Ce terme, en ce qui me concerne, m'a toujours quelque peu, effrayée, moi qui ai été nourrie de maïeutique socratique, sur les bancs de l'université. Puisque l'actualité l'a mis au devant de la scène, ces jours-ci, l'occasion m'est donnée d'essayer de formuler les raisons de ce malaise.
Quand il a été prononcé contre l'ancien président, les raisons qui justifiaient son emploi étaient tellement évidentes qu'on n'avait pas besoin de faire un dessin ou, mieux, de les justifier par un discours. Mais quand les foules s'en sont emparées, ensuite, pour le hurler devant n'importe quel responsable dont la tête ne leur revenait pas, nous pouvons, en toute légitimité, nous qui voulons construire une démocratie, nous sentir, tout de même, inquiets.
En quoi ce mot peut-il être insatisfaisant? Il l'est, bien sûr, par son caractère rapide, se présentant comme une expression concise, autonome, qui se suffit à elle-même, une sorte d'argument-massue, un terme condensé jouant, à la fois, le rôle de démonstration et de conclusion, lui qui ne devrait être que le point ultime d'un processus; c'est, aussi, un «mot-geste», ce que les linguistes appellent «un performatif», c'est-à-dire une expression verbale qui est l'exact équivalent d'un acte. Mais, étant expéditif, il a l'inconvénient d'être arbitraire.

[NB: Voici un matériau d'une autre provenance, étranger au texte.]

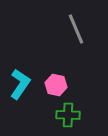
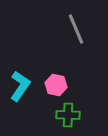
cyan L-shape: moved 2 px down
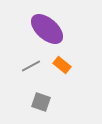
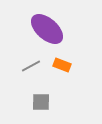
orange rectangle: rotated 18 degrees counterclockwise
gray square: rotated 18 degrees counterclockwise
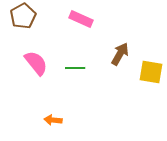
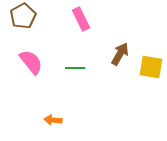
pink rectangle: rotated 40 degrees clockwise
pink semicircle: moved 5 px left, 1 px up
yellow square: moved 5 px up
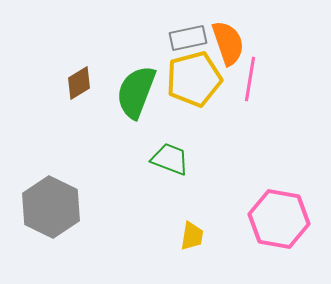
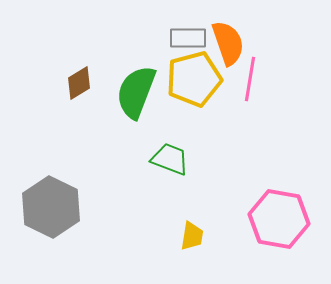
gray rectangle: rotated 12 degrees clockwise
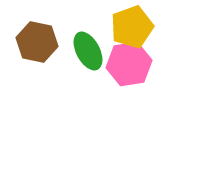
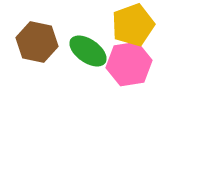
yellow pentagon: moved 1 px right, 2 px up
green ellipse: rotated 27 degrees counterclockwise
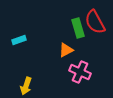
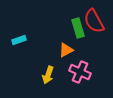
red semicircle: moved 1 px left, 1 px up
yellow arrow: moved 22 px right, 11 px up
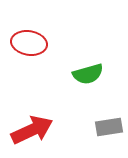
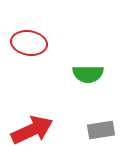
green semicircle: rotated 16 degrees clockwise
gray rectangle: moved 8 px left, 3 px down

Or l'arbitraire, l'acte subjectif, non autorisé par les institutions n'est-il pas une des caractéristiques de l'absolutisme? En s'en emparant, la foule n'a-t-elle pas été contaminée par la mentalité du despote, l'attitude dictatoriale, d'individuelle, devenant, alors, collective? Prononcé pour mettre fin à un régime et continuant à être utilisé aux premiers temps d'un autre, n'a-t-il pas l'inconvénient de pécher par son caractère sommaire, rudimentaire?
Et l'argumentation qui justifie toute prise de position et lui donne l'unique et le meilleur des fondements, la rendant légitime, n'est-elle pas le préalable à toute action, dans une démocratie? Le mot «Dégage!» peut rappeler la parole du roi-soleil Louis XIV affirmant superbement «C'est légal parce que je le veux!» ou la tyrannie d'un enfant – envers sa mère – au vocabulaire pauvre, lui donnant des ordres par le biais de mots-phrases.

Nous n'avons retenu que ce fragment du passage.